Craigslist: Criminals Will Get Caught

There should be no photos in the erotic services section of Craigslist, the Web site should screen for porn and people who advertise erotic services should pay for those postings, according to Connecticut’s attorney general. Executives from the site said people who use the site to commit crimes will be caught.

Days after the accused “Craigslist killer” was arrested, Attorney General Richard Blumenthal is calling on action from the site said to have been the link between Philip Markoff, a woman he is suspected of killing and two woman he is believed have attacked.

Markoff, a med school student from Boston University, is accused in connection with the slaying of aspiring model and masseuse Julissa Brisman, 26, who was found shot dead in a posh Boston hotel room last week.

He's also been accused of an attack on a woman at the Westin Hotel in Boston, and another woman in Warwick, R.I., both of which stemmed from Craigslist ads, police said.

"We were shocked and saddened to learn that a horrific crime like this had any connection to the use of Craigslist, and our hearts went out to the family and friends of Julissa Brisman," Craigslist CEO Jim Buckmaster said.

“The Boston craigslist killer case shows again that prostitution is not a victimless crime. Prostitution ads and pornography -- easily accessed by children every day on craigslist -- are often associated with human trafficking, drug activity and child exploitation,” Blumenthal said Wednesday.

Blumenthal sent Craigslist a letter asking the site to take immediate action to combat persistent prostitution and pornography.

Buckmaster said Wednesday that people who try to use the popular Internet advertising site to commit crimes are going to get caught.

"That's been the case with nearly every serious violent crime that's been connected with the site," Buckmaster said in a telephone interview from San Francisco, where Craiglist is based. "There's an electronic trail leading to yourself. So don't use Craigslist for crime unless you want to go to jail."

Specifically, Blumenthal wants to put an end to photographs in the “Erotic Services” and similar sections of its site and implement technology that screens pornographic images and pictures before they can be posted.

He also wants craigslist to offer a financial incentive, from the penalty proceeds, for anyone who correctly flags and reports prostitution advertisements or ads containing images or other material that violate craigslist’s rules and terms of service.

Under the agreement announced last November, Craigslist requires that people who post erotic services ads provide a working phone number and pay a fee with a valid credit card. The site agreed to provide the resulting information in response to law enforcement subpoenas, and to forward all erotic services ad proceeds to charitable purposes.

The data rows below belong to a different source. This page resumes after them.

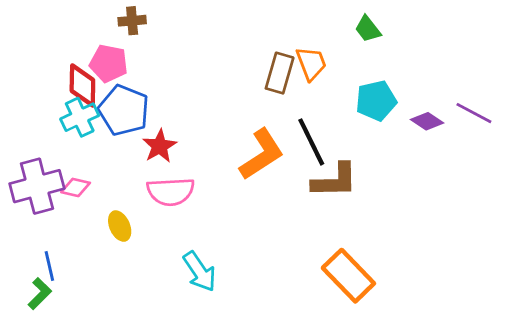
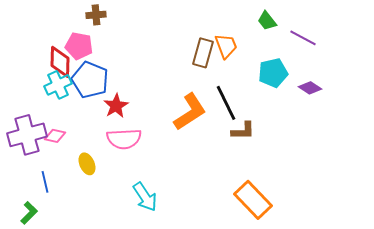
purple line: (474, 113) -> (303, 38), moved
brown L-shape: (335, 181) -> (243, 131), size x0.7
blue line: (49, 266) -> (45, 182), moved

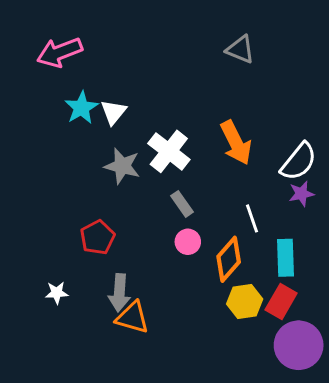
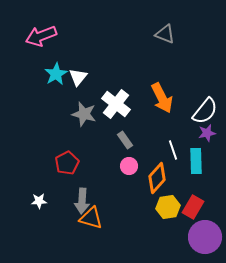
cyan rectangle: (285, 258) -> (196, 161), moved

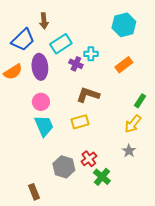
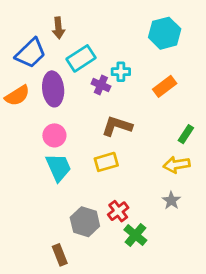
yellow arrow: (133, 124) -> (177, 165), turned 42
brown rectangle: (34, 192) -> (60, 255), moved

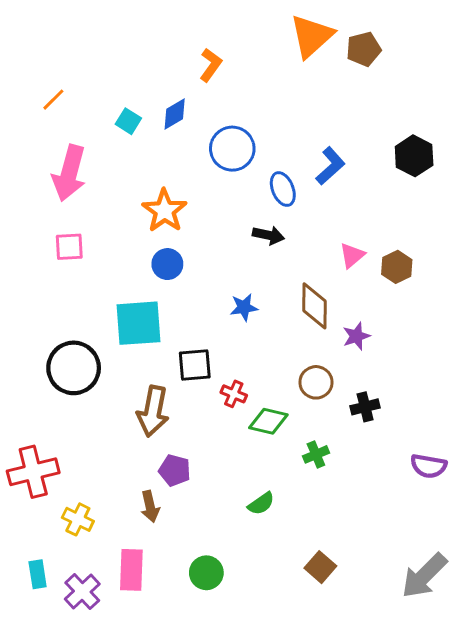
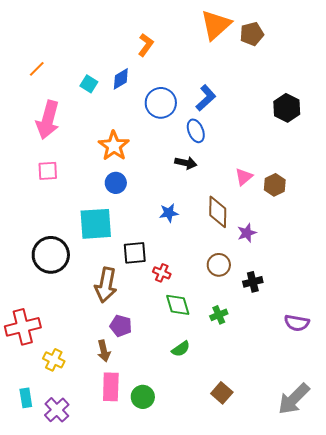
blue L-shape: (330, 166) -> (206, 98), moved
green diamond: (268, 421) -> (178, 305), moved, turned 60
pink rectangle: (131, 570) -> (111, 387), moved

Buckmaster said the attention Craigslist has received because of crimes linked to it is partly a function of how heavily the site is used and the relative newness of the Internet.

"There are 50 million people using the site every month, and the site has facilitated billions of human interactions over its history. Compared to human society as a whole the risks of Craigslist are low, but they're not zero," he said.

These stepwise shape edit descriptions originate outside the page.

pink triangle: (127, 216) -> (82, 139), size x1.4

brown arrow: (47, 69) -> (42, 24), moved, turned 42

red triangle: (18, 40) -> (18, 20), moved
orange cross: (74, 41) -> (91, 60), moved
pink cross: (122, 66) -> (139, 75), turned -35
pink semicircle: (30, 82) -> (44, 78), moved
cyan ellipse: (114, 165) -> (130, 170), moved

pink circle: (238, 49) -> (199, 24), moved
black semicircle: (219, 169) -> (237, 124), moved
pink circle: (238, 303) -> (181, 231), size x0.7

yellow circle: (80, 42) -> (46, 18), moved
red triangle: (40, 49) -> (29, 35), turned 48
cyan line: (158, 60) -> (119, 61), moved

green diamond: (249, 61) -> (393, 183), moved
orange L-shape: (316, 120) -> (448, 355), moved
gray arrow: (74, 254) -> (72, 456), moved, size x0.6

Buckmaster declined to say much about how Craigslist is cooperating with authorities investigating the Boston case but said, "We make ourselves 100 percent available to them and provide them with any and all information we have that they may request."

Law enforcement officials generally ask that Craigslist not comment on what it's doing in specific cases, he said.

Buckmaster defended Craigslist's inclusion of the "erotic services" classification on its sites. He said users requested it so those ads would be posted there, where users can avoid them, instead of being scattered among other ad categories. He also insisted that illegal activity is "absolutely not welcome there."

He said Craigslist will donate 100 percent of its net revenues from those ads to charities, under an agreement announced last November with 40 state attorneys general, though he said figures aren't available yet.